Intro to Criminal Investigation: Examines the constitutional limitations on police officers’ authority to detain suspects, search them and their property, and interrogate them.

LAW 104

Intro to Business Law: Examines the context of everyday commerce, shaped by contract, tort, business entity, and securities law, to uncover how the law both affects and is affected by business.

LAW 201

Intro to Environmental Law and Policy: An introduction to environmental policy and law, with an overview of major themes and the regulatory framework. Focuses on community resilience.

LAW 202

Intro to Public International Law: An introduction to the origins, application, and main actors in international law, international institutions, and international legal processes.

LAW 203

Controversies in Constitutional Law: In-depth examination of five to seven landmark Supreme Court cases over the course of the term, spending three to four class sessions on each case.

LAW 204

Immigration and Citizenship: Interdisciplinary study of the way in which the American legal order has constituted citizenship.

LAW 301

Youth and Social Change: Explore how adults act on youth through law, mass media, policy, and social science, while investigating youth as agents of change, acting on their own perspective of law and justice.

LAW 304

American Law and Families: Examines the family through a legal lens: the rules that affect legal relationships among family members and laws related to family property.

LAW 410

Lawyers and the Legal Profession: This course introduces students to the roles of lawyers and legal professionals within the legal system. Students will learn about a variety of types of legal practice, workplace cultures, and professional norms.

LAW 410

Hard Cases [Topics]: This course closely analyzes a landmark Supreme Court case (or group of interrelated cases), situating the case and its legal arguments within a broader legal, political and historical context. 

LAW 410

Media Representation of Law, Justice, and the Legal Profession [Topics]: This course delves into the diverse depictions of law in popular culture (within one selected genre of media), offering students the opportunity to critically evaluate what these portrayals reveal about the legal system and society's expectations of justice. 

LAW 416

Law, Justice and Accountability After Conflict: Historical and theoretical overview of the conflicts and international mechanisms, with a focus on cultural, historical, and legal forces that shape post-conflict peace-building efforts.

LAW 417

The Death Penalty: Explores the use of capital punishment in the United States, focusing on the law governing the death penalty, in the context of the criminal justice system, social science and policy.

LAW 418

Race and the Courts: This course explores the issue of race within American law and jurisprudence through historical and contemporary contexts.
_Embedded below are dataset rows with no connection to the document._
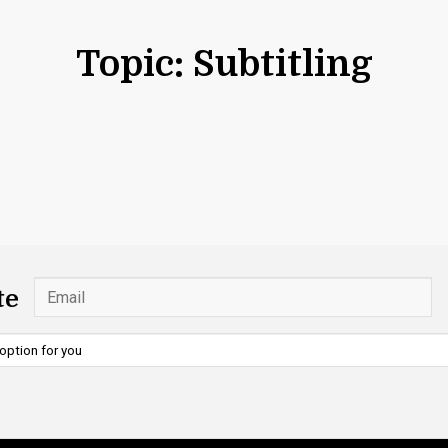
Topic: Subtitling
te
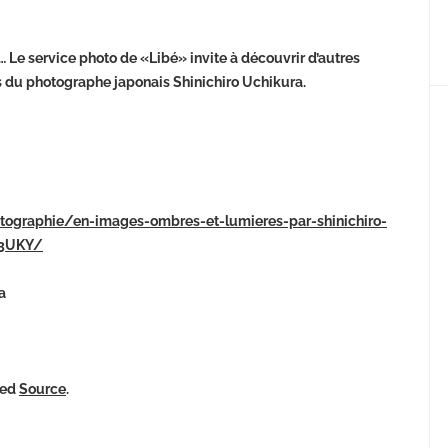
 Le service photo de «Libé» invite à découvrir d’autres
ts du photographe japonais Shinichiro Uchikura.
hotographie/en-images-ombres-et-lumieres-par-shinichiro-
Y3UKY/
a
ked
Source
.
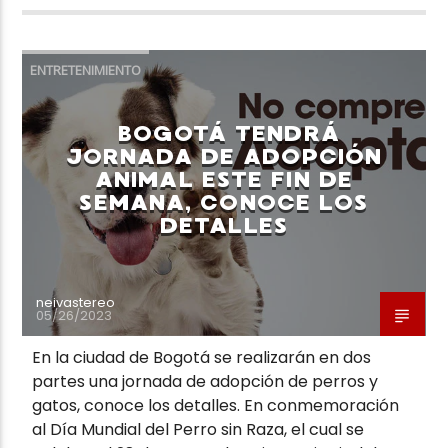
ENTRETENIMIENTO
BOGOTÁ TENDRÁ
JORNADA DE ADOPCIÓN
ANIMAL ESTE FIN DE
SEMANA, CONOCE LOS
DETALLES
neivastereo
05/26/2023
En la ciudad de Bogotá se realizarán en dos
partes una jornada de adopción de perros y
gatos, conoce los detalles. En conmemoración
al Día Mundial del Perro sin Raza, el cual se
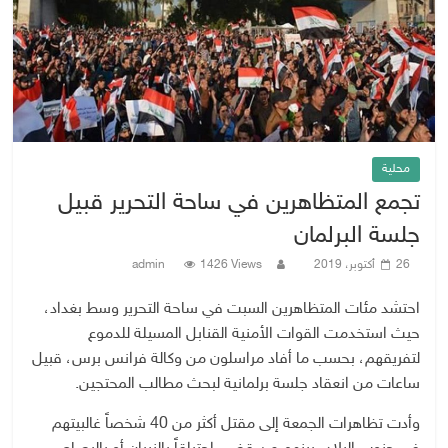
محلية
تجمع المتظاهرين في ساحة التحرير قبيل
جلسة البرلمان
26 أكتوبر، 2019
1426 Views
admin
احتشد مئات المتظاهرين السبت في ساحة التحرير وسط بغداد،
حيث استخدمت القوات الأمنية القنابل المسيلة للدموع
لتفريقهم، بحسب ما أفاد مراسلون من وكالة فرانس برس، قبيل
ساعات من انعقاد جلسة برلمانية لبحث مطالب المحتجين.
وأدت تظاهرات الجمعة إلى مقتل أكثر من 40 شخصاً غالبيتهم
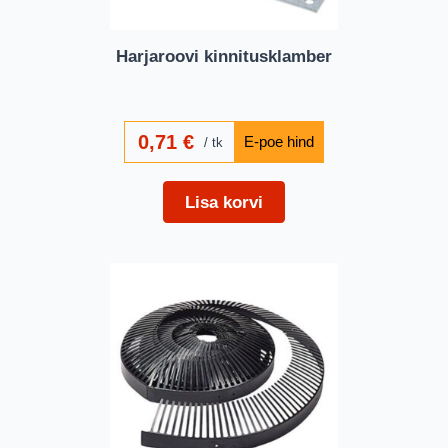
Harjaroovi kinnitusklamber
0,71
€
tk
Lisa korvi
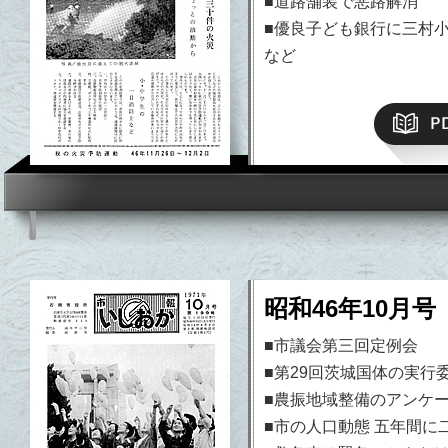
■道路舗装で悪路解消
■優良子ども銀行に三村
など
昭和46年10月号
■市議会第三回定例会
■第29回茨城国体の実行
■農振地域整備のアンケ
■市の人口動態 五年間に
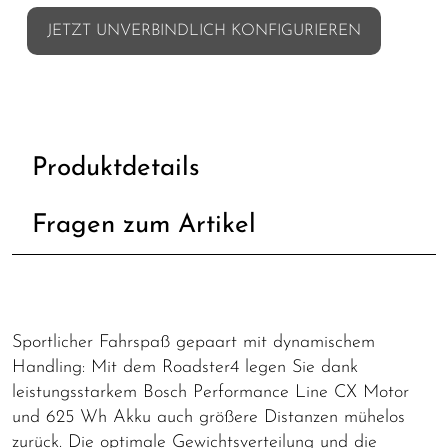
JETZT UNVERBINDLICH KONFIGURIEREN
Produktdetails
Fragen zum Artikel
Sportlicher Fahrspaß gepaart mit dynamischem
Handling: Mit dem Roadster4 legen Sie dank
leistungsstarkem Bosch Performance Line CX Motor
und 625 Wh Akku auch größere Distanzen mühelos
zurück. Die optimale Gewichtsverteilung und die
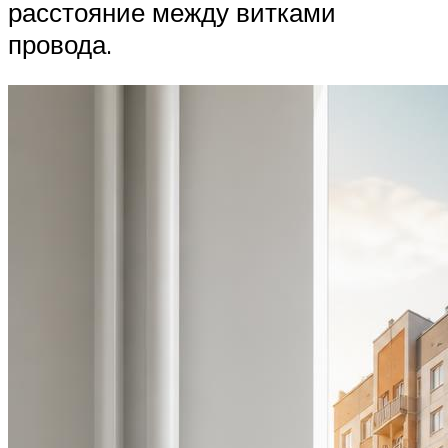
расстояние между витками
провода.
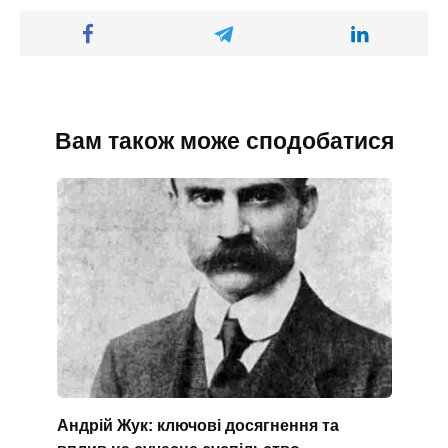
Вам також може сподобатися
Андрій Жук: ключові досягнення та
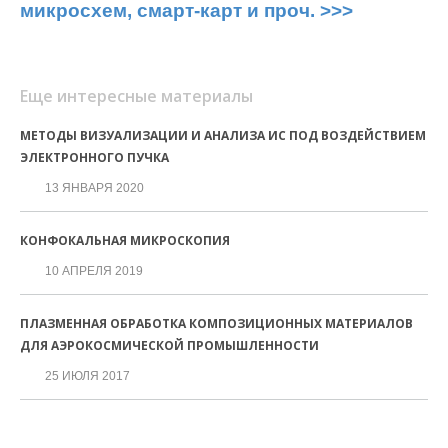
микросхем, смарт-карт и проч. >>>
Еще интересные материалы
МЕТОДЫ ВИЗУАЛИЗАЦИИ И АНАЛИЗА ИС ПОД ВОЗДЕЙСТВИЕМ
ЭЛЕКТРОННОГО ПУЧКА
13 ЯНВАРЯ 2020
КОНФОКАЛЬНАЯ МИКРОСКОПИЯ
10 АПРЕЛЯ 2019
ПЛАЗМЕННАЯ ОБРАБОТКА КОМПОЗИЦИОННЫХ МАТЕРИАЛОВ
ДЛЯ АЭРОКОСМИЧЕСКОЙ ПРОМЫШЛЕННОСТИ
25 ИЮЛЯ 2017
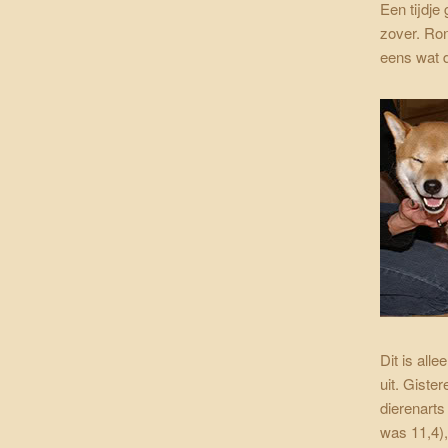
Een tijdje
zover. Ron
eens wat d
Dit is all
uit. Gister
dierenarts
was 11,4),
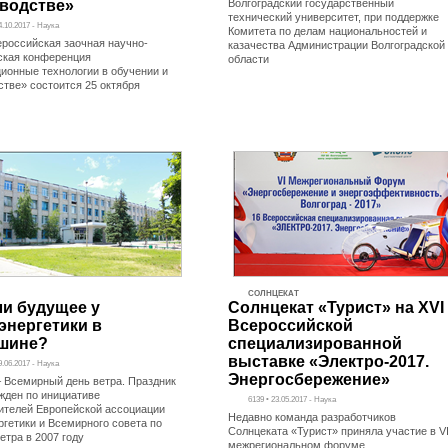
водстве»
Волгоградский государственный
технический университет, при поддержке
4.10.2017 - Наука
Комитета по делам национальностей и
сероссийская заочная научно-
казачества Администрации Волгоградской
ская конференция
области
ионные технологии в обучении и
стве» состоится 25 октября
СОЛНЦЕКАТ
ли будущее у
Солнцекат «Турист» на XVI
энергетики в
Всероссийской
шине?
специализированной
выставке «Электро-2017.
9.06.2017 - Наука
Энергосбережение»
– Всемирный день ветра. Праздник
жден по инициативе
6139 • 23.05.2017 - Наука
ителей Европейской ассоциации
Недавно команда разработчиков
ргетики и Всемирного совета по
Солнцеката «Турист» приняла участие в V
етра в 2007 году
межрегиональном форуме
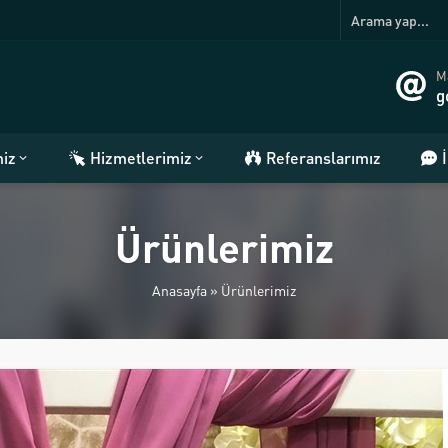
Ma
g
miz
Hizmetlerimiz
Referanslarımız
Ürünlerimiz
Anasayfa
»
Ürünlerimiz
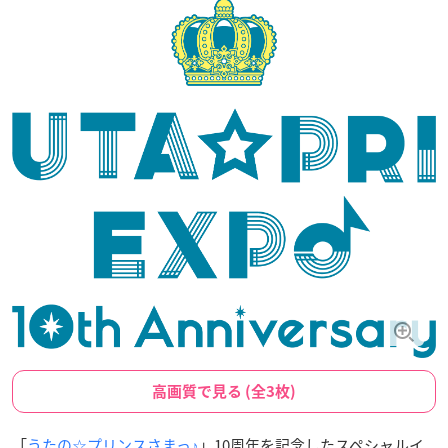
高画質で見る (全3枚)
「
うたの☆プリンスさまっ♪
」10周年を記念したスペシャルイ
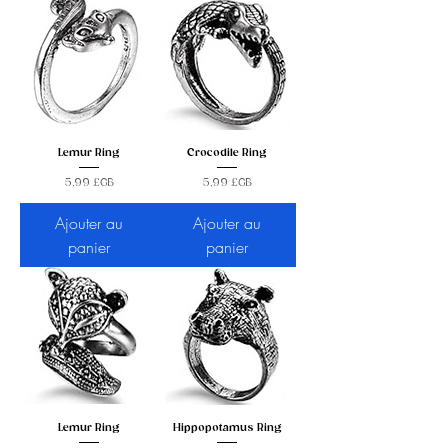
Lemur Ring
Crocodile Ring
Prix
Prix
5,99 £GB
5,99 £GB
Ajouter au
Ajouter au
panier
panier
Lemur Ring
Hippopotamus Ring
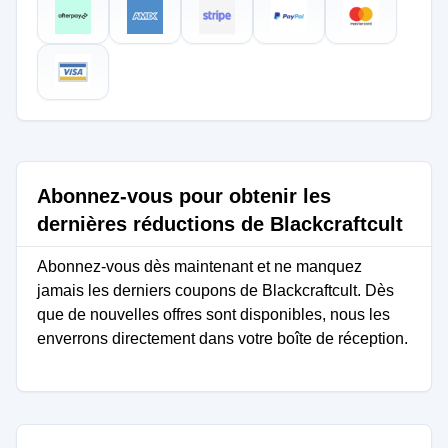
Abonnez-vous pour obtenir les
dernières réductions de Blackcraftcult
Abonnez-vous dès maintenant et ne manquez
jamais les derniers coupons de Blackcraftcult. Dès
que de nouvelles offres sont disponibles, nous les
enverrons directement dans votre boîte de réception.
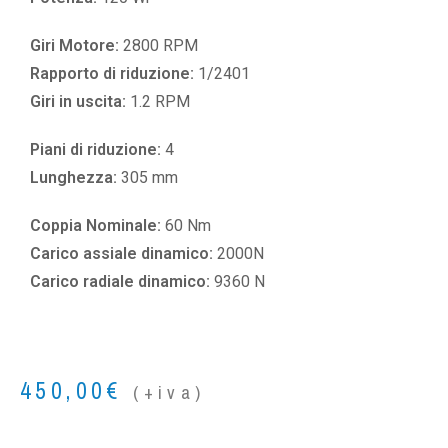
Giri Motore:
2800 RPM
Rapporto di riduzione:
1/2401
Giri in uscita:
1.2 RPM
Piani di riduzione:
4
Lunghezza:
305 mm
Coppia Nominale:
60 Nm
Carico assiale dinamico:
2000N
Carico radiale dinamico:
9360 N
450,00
€
(+iva)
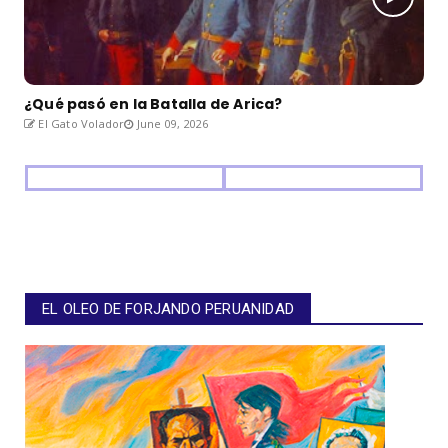
¿Qué pasó en la Batalla de Arica?
El Gato Volador
June 09, 2026
EL OLEO DE FORJANDO PERUANIDAD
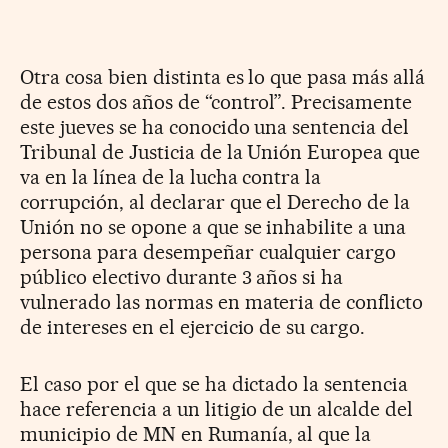
Otra cosa bien distinta es lo que pasa más allá
de estos dos años de “control”. Precisamente
este jueves se ha conocido una sentencia del
Tribunal de Justicia de la Unión Europea que
va en la línea de la lucha contra la
corrupción, al declarar que el Derecho de la
Unión no se opone a que se inhabilite a una
persona para desempeñar cualquier cargo
público electivo durante 3 años si ha
vulnerado las normas en materia de conflicto
de intereses en el ejercicio de su cargo.
El caso por el que se ha dictado la sentencia
hace referencia a un litigio de un alcalde del
municipio de MN en Rumanía, al que la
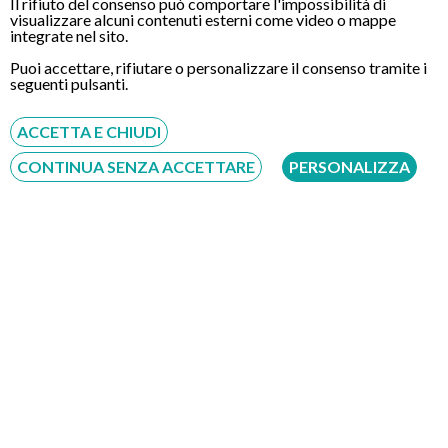
Il rifiuto del consenso può comportare l'impossibilità di
che riguarda la proctologia (patologie, procedure diagnostiche
visualizzare alcuni contenuti esterni come video o mappe
integrate nel sito.
e operative, trattamenti innovativi).
Puoi accettare, rifiutare o personalizzare il consenso tramite i
seguenti pulsanti.
ACCETTA E CHIUDI
CONTATTI
CONTINUA SENZA ACCETTARE
PERSONALIZZA
Chiamaci
Servizio disponibile dal Lunedì al Sabato dalle ore 9:00 alle ore 18:00.
Fatti richiamare
Inserisci il tuo numero, ti richiameremo entro 4 ore lavorative:
Acconsento al trattamento dei dati personali ai sensi del regolamento europeo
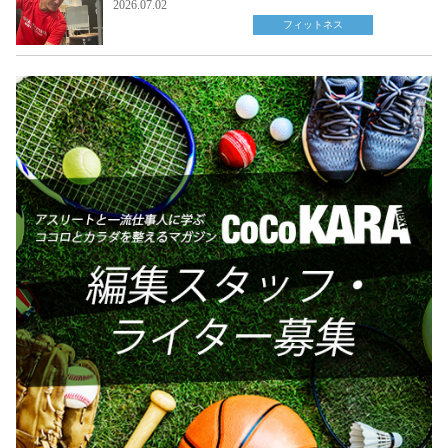
2026.07.02
フィットネス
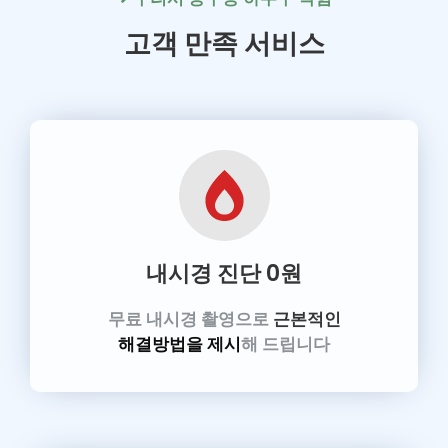
고객 만족 서비스
내시경 진단
0원
무료 내시경 촬영으로
근본적인
해결방법을 제시
해 드립니다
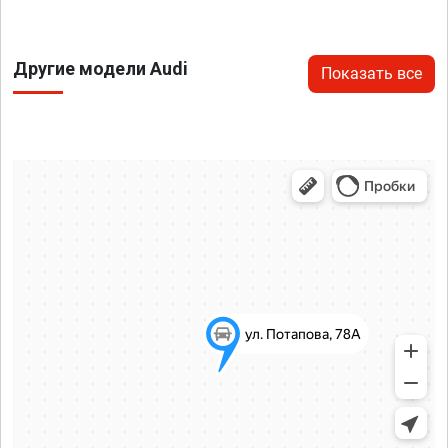
Другие модели Audi
Показать все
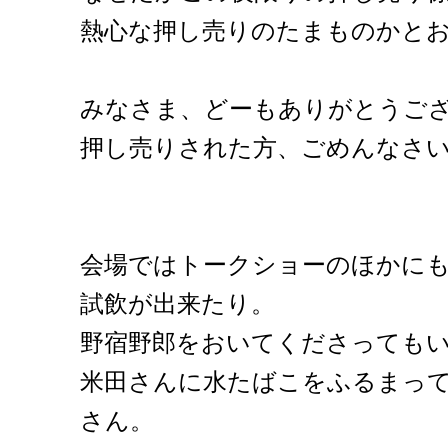
熱心な押し売りのたまものかと
みなさま、どーもありがとうご
押し売りされた方、ごめんなさ
会場ではトークショーのほかに
試飲が出来たり。
野宿野郎をおいてくださっても
米田さんに水たばこをふるまっ
さん。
Students will gain an understanding of how claims about responsibility, community, rationality, equality, justice, and democracy have been used to justify or resist racial segregation, integration, access, and expulsion. 

LAW 419

Legal Secrets: Examines the different types of information that the law designates as “secret”. 

CRES 101

Intro to Conflict Resolution: Explores up-to-date conflict management theories and practical steps to communicate effectively in sensitive situations.

CRES 415

Conflict and Gender: Focuses on the multiple relationships among conflict, violence, and gender in situations of warfare, militarization, and peacemaking.

CRES 420

Restorative Justice: Provides a critical introduction to the principles and practices of restorative justice.

CRES 435

Israel and Palestine: Examination of the Palestinian and Israeli conflict. Evolution of the political struggle with a broad look at the human side of conflict, and examination of critical negotiation issues.

CRES 445

Conflicts of Incarceration: Issues of crime, incarceration, and justice within the Western context.